Coda File System

Re: performance

From: Jan Harkes <jaharkes_at_cs.cmu.edu>
Date: Mon, 22 May 2000 16:16:55 -0400
On Mon, May 22, 2000 at 01:19:09PM +0200, tholli wrote:
> Hello
> 
> I have been doing some performance checks on Coda comparing it with NFS
> and Samba. My results are good specially I was impresed how fast Coda
> could access the Cashe on the local disk.
> 
> It is allthough one thing bothering me.
> When I open file for reading and writing (r+), read the whole file
> without doing any changes Coda is much less efficient than the other
> file systems.

Not by much if you switch to write-disconnected operation, in which we
trickle the modifications back to the servers in the background.
 (cfs wd /path/to/volume)

Ofcourse you do get the less desired behaviour that you update a file
and tell your colleague where to find it and he doesn't see it until 5
minutes later, which is why there is also a `cfs forcereintegrate/fr'
call to push all pending modifications back to the servers.

> I think that the reason is that Coda will contackt the server after the
> raedings storing the whole file assuming that it was modified (this can
> been seen with codacon).
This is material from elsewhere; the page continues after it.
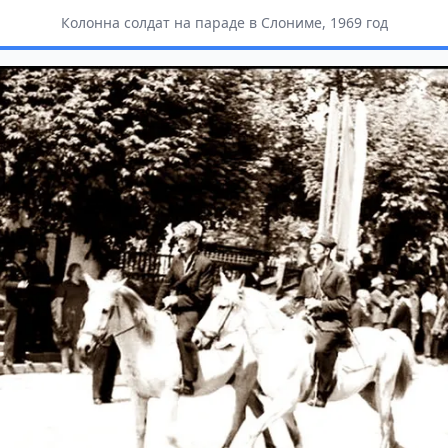
Колонна солдат на параде в Слониме, 1969 год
I am not quite sure but I thing the other file
> systems detect that no changes has been made to the file limiting the
> Server-Client communication.

NFS/Samba have a completely different model, they are block based. If
you read a very large uncached file in Coda, you have to wait until it
has been fetched completely. Once it is in the cache, read/write access
is pretty much similar to local disk speed. So if you are doing several
sweeps through a 500MB file, the others will really suck.

On the other hand, if you read that file just once and never ever look
at it again (i.e. unpacking a tarball), filesystems like NFS are more
likely to be useful.

Also because of the session semantics, modifications are only propagated
back to the servers when the file is closed. This improves consistency
of the files, and simplifies both disconnected operation and conflict
resolution.

> If my idea is right, is there any good explanation of why it is so.

We always send back a file that has been opened for writing, any sane
application (except for Win95 ones) only opens for reading if they
aren't updating the file contents. We actually use this fact to
optimize away pending store operations in the CML when a file is open
for writing. We know that in that case, when the file is closed, a new
store record will be generated.

These optimizations can really save a lot of network traffic, f.i.
intermediate files created during a compilation, they are likely to be
removed within 5 minutes and won't even be sent to the server at all.

Jan

* CML is a log of pending operations kept during disconnected and
  write-disconnected operation.
Received on 2000-05-22 16:18:56